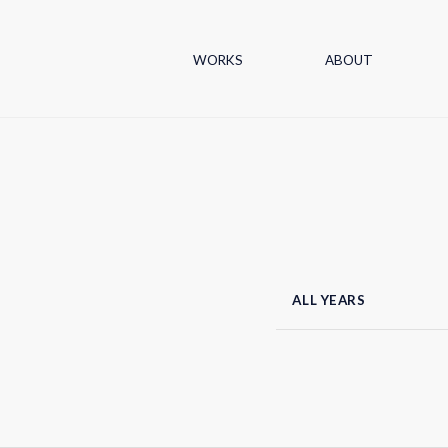
WORKS
ABOUT
ALL YEARS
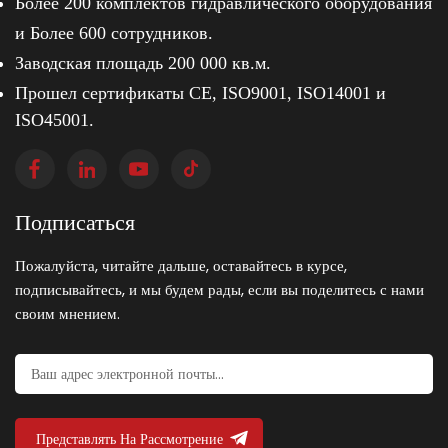
Более 200 комплектов гидравлического оборудования
и
Более 600 сотрудников.
Заводская площадь 200 000 кв.м.
Прошел сертификаты CE, ISO9001, ISO14001 и
ISO45001.
Подписаться
Пожалуйста, читайте дальше, оставайтесь в курсе,
подписывайтесь, и мы будем рады, если вы поделитесь с нами
своим мнением.
Представлять На Рассмотрение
┄┄┄┄┄┄┄┄┄┄
● **THE TASK**: Every entry, exactly as written: transcribe it, passing over any pictures.

● **THE COMPLETED TASK**:
WORKS
ABOUT
ALL YEARS
Более 200 комплектов гидравлического оборудования
и
Более 600 сотрудников.
Заводская площадь 200 000 кв.м.
Прошел сертификаты CE, ISO9001, ISO14001 и
ISO45001.
Подписаться
Пожалуйста, читайте дальше, оставайтесь в курсе,
подписывайтесь, и мы будем рады, если вы поделитесь с нами
своим мнением.
Представлять На Рассмотрение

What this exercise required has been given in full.